* [WHAT IS NEEDED] Check every line of the data below for the word "focused". Copy the ones that have it.

* [SUPPLIED DATA]

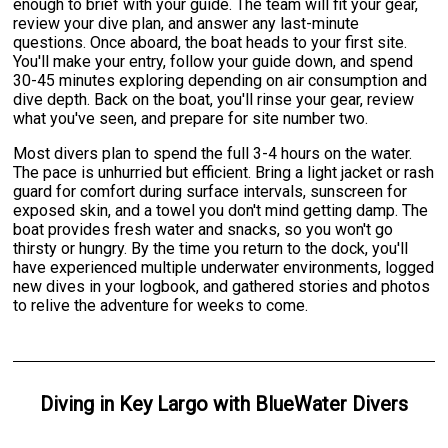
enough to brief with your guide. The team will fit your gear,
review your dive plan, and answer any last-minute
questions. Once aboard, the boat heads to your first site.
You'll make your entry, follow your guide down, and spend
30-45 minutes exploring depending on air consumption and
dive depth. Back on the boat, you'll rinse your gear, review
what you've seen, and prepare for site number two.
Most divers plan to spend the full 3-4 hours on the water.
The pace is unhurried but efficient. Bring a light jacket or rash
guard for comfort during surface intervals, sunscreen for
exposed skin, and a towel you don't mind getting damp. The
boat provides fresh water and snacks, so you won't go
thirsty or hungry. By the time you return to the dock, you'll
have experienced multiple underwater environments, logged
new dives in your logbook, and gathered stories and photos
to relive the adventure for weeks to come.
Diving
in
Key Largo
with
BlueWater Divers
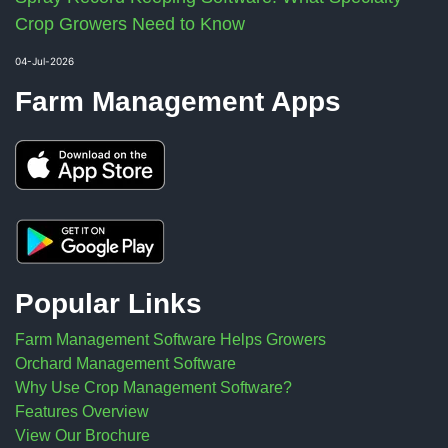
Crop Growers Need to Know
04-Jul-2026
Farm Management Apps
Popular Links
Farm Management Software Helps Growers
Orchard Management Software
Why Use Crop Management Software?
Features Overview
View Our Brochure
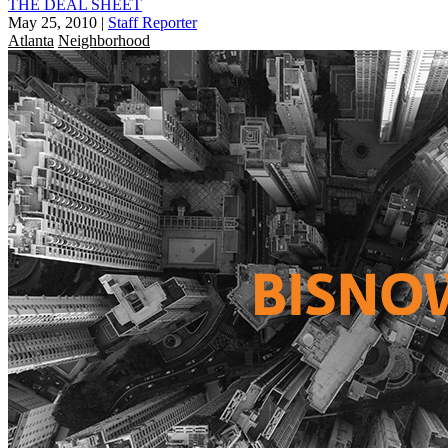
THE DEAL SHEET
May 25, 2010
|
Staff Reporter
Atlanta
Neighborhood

...

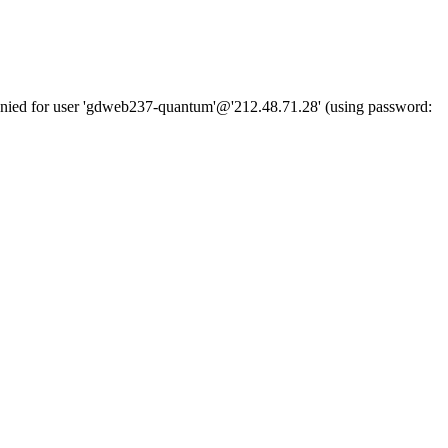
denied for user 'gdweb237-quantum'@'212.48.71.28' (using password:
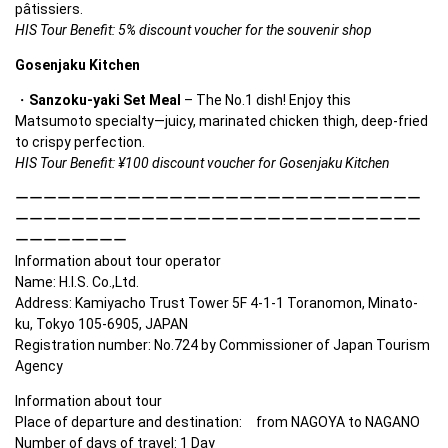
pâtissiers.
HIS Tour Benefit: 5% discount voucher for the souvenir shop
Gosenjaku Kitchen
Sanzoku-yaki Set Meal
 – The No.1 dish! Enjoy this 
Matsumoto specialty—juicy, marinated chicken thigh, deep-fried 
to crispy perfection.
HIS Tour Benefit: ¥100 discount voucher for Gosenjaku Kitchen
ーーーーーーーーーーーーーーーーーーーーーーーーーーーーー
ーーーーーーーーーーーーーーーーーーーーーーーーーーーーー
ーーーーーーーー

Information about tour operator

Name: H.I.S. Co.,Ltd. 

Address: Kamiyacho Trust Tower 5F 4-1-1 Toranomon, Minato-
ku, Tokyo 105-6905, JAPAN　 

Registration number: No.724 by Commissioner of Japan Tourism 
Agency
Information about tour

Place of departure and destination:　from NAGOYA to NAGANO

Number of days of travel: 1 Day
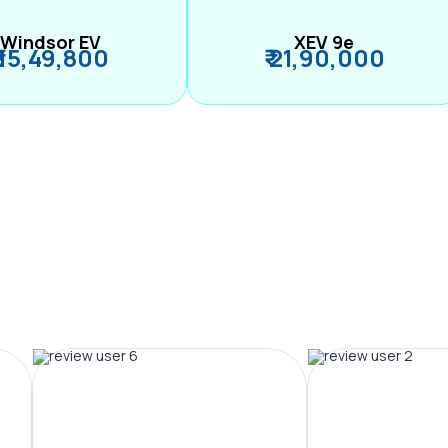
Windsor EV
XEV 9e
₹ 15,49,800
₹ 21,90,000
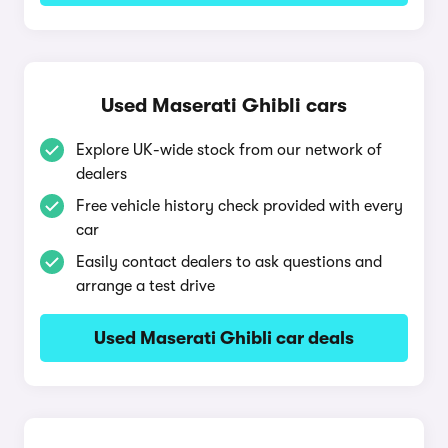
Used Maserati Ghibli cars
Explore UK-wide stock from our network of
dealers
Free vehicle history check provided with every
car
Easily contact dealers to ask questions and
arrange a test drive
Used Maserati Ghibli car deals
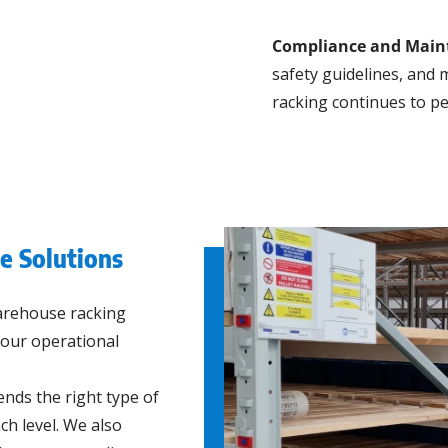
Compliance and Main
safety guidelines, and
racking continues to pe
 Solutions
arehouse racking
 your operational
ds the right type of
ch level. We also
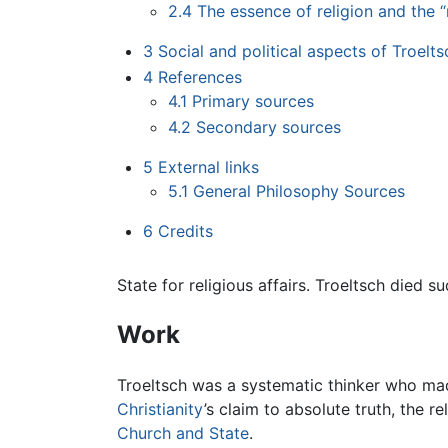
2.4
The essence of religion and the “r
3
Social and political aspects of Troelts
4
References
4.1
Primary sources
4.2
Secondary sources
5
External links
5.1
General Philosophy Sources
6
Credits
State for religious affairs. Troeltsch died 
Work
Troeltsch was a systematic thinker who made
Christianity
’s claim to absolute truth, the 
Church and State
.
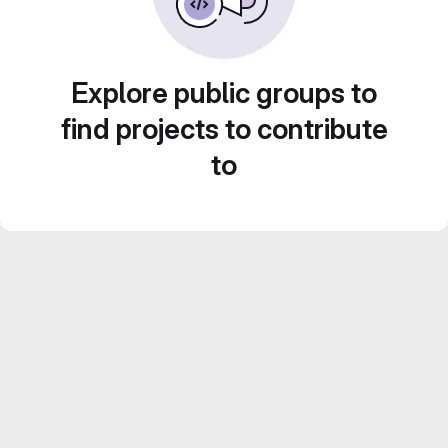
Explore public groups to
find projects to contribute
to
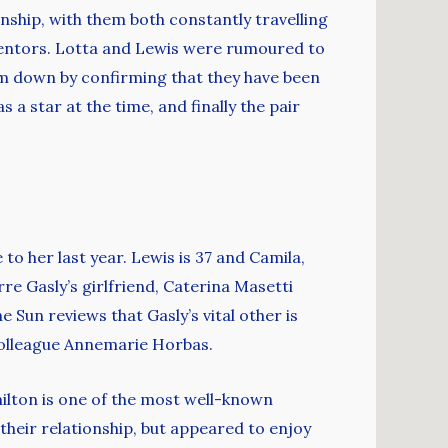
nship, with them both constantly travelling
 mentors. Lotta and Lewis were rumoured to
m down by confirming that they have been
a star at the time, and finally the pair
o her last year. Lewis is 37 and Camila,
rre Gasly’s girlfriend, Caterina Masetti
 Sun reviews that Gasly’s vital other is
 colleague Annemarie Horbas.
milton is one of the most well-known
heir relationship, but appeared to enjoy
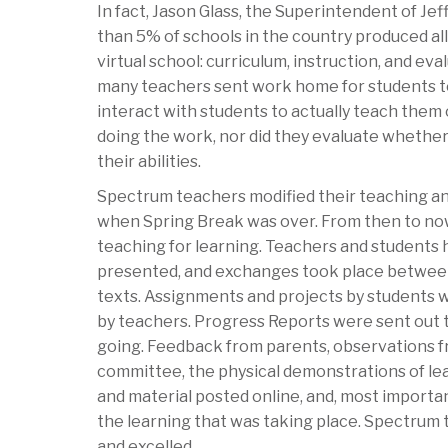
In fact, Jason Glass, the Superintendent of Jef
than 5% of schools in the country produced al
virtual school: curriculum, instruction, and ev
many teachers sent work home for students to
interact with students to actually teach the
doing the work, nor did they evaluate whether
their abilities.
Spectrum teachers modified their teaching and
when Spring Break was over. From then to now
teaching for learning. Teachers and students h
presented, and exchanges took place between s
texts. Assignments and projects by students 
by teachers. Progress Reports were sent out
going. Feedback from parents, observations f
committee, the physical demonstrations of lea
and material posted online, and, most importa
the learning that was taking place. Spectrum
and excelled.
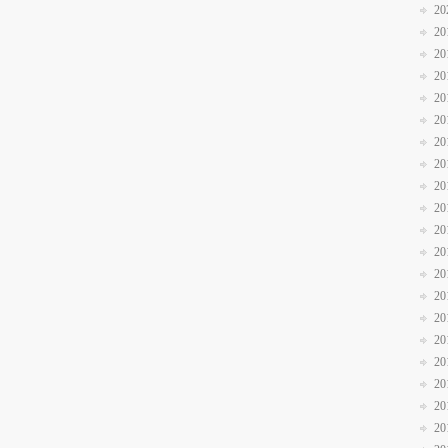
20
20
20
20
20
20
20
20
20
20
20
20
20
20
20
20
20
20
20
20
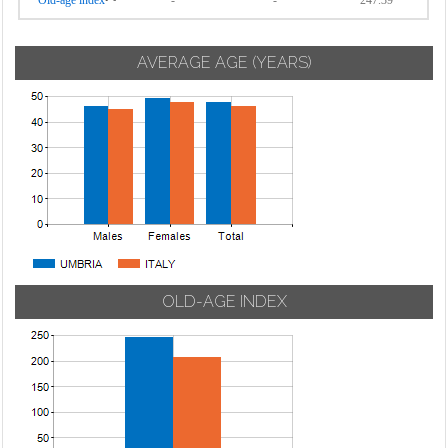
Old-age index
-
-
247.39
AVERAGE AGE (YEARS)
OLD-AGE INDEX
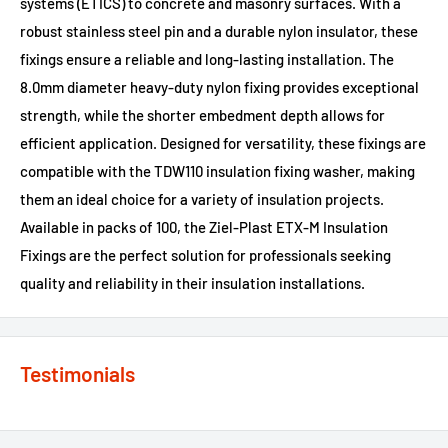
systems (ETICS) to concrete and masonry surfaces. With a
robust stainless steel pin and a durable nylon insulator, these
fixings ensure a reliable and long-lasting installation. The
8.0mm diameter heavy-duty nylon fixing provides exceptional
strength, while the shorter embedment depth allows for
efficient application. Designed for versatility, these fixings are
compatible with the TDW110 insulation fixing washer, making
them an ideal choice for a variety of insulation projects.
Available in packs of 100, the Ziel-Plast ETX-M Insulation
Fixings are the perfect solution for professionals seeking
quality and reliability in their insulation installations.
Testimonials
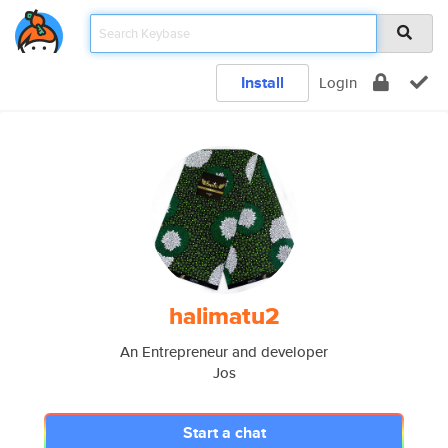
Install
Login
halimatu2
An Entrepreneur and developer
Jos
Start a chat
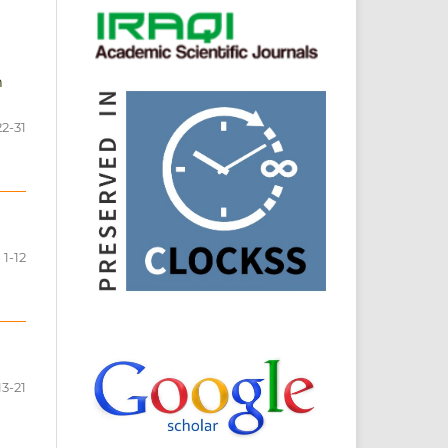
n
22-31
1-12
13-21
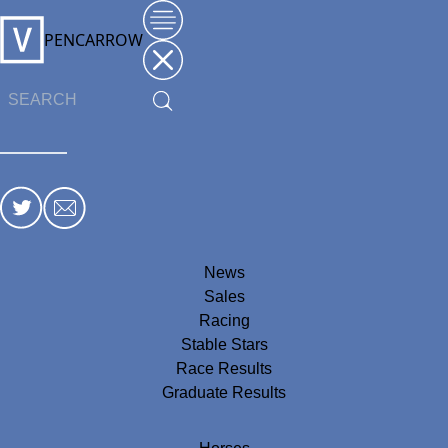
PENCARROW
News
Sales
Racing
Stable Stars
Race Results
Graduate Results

...

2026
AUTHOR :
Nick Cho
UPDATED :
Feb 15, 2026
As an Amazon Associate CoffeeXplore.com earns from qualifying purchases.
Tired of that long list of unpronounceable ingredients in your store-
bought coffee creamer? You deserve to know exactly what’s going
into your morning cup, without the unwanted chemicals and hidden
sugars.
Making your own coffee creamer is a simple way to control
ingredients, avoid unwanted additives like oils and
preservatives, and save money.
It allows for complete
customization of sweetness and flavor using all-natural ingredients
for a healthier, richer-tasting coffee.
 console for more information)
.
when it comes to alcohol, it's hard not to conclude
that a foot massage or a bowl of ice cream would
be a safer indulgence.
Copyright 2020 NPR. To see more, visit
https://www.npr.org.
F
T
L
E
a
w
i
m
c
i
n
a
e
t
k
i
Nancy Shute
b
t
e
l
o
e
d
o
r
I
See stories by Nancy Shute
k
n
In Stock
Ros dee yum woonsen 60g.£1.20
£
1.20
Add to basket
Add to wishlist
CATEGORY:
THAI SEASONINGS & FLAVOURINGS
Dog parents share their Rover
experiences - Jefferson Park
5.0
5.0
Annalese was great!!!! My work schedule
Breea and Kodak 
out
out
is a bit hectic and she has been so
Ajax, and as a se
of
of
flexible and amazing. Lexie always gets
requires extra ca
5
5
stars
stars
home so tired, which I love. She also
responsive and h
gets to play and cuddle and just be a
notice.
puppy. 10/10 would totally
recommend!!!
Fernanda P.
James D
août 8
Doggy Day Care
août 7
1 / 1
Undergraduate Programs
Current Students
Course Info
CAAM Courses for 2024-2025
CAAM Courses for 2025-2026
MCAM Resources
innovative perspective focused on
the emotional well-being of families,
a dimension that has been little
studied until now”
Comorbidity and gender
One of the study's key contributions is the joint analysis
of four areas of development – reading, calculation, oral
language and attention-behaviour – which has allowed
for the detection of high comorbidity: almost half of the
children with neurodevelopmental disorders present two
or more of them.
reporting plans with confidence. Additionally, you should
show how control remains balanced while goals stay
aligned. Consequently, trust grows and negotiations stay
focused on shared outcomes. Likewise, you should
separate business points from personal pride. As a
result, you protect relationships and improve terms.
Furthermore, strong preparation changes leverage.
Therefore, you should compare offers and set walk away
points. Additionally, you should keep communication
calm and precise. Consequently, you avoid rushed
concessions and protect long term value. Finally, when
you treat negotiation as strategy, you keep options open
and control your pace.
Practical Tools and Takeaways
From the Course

* [ANSWER SPACE]
innovative perspective focused on
focused on shared outcomes. Likewise, you should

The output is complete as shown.